■ EXERCISE DETAILS ■
Each entry is to be restated word for word, with nothing omitted.

Page layout parsing data
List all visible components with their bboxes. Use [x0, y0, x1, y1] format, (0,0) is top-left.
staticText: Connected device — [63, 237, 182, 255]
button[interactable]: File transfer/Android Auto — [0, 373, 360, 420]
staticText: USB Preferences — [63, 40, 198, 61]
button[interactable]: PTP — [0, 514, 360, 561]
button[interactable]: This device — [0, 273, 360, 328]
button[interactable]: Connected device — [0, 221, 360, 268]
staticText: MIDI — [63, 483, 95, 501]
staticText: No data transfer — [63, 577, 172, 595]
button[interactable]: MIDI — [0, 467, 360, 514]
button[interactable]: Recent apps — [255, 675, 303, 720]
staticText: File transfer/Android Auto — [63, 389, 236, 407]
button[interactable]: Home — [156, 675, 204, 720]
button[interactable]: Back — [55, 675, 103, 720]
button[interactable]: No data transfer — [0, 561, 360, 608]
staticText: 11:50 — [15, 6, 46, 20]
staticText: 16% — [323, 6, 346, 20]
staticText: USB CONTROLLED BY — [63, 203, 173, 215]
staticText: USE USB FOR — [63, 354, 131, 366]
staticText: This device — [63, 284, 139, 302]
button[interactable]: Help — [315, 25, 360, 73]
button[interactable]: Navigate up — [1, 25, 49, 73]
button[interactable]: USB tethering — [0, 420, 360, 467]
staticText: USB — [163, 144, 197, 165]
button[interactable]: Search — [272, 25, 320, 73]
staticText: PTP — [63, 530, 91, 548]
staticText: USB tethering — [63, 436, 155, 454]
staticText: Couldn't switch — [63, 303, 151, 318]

■ WRITTEN RESPONSE ■
List all visible components with their bboxes. Use [x0, y0, x1, y1] format, (0,0) is top-left.
staticText: Connected device — [63, 237, 182, 255]
button[interactable]: File transfer/Android Auto — [0, 373, 360, 420]
staticText: USB Preferences — [63, 40, 198, 61]
button[interactable]: PTP — [0, 514, 360, 561]
button[interactable]: This device — [0, 273, 360, 328]
button[interactable]: Connected device — [0, 221, 360, 268]
staticText: MIDI — [63, 483, 95, 501]
staticText: No data transfer — [63, 577, 172, 595]
button[interactable]: MIDI — [0, 467, 360, 514]
button[interactable]: Recent apps — [255, 675, 303, 720]
staticText: File transfer/Android Auto — [63, 389, 236, 407]
button[interactable]: Home — [156, 675, 204, 720]
button[interactable]: Back — [55, 675, 103, 720]
button[interactable]: No data transfer — [0, 561, 360, 608]
staticText: 11:50 — [15, 6, 46, 20]
staticText: 16% — [323, 6, 346, 20]
staticText: USB CONTROLLED BY — [63, 203, 173, 215]
staticText: USE USB FOR — [63, 354, 131, 366]
staticText: This device — [63, 284, 139, 302]
button[interactable]: Help — [315, 25, 360, 73]
button[interactable]: Navigate up — [1, 25, 49, 73]
button[interactable]: USB tethering — [0, 420, 360, 467]
staticText: USB — [163, 144, 197, 165]
button[interactable]: Search — [272, 25, 320, 73]
staticText: PTP — [63, 530, 91, 548]
staticText: USB tethering — [63, 436, 155, 454]
staticText: Couldn't switch — [63, 303, 151, 318]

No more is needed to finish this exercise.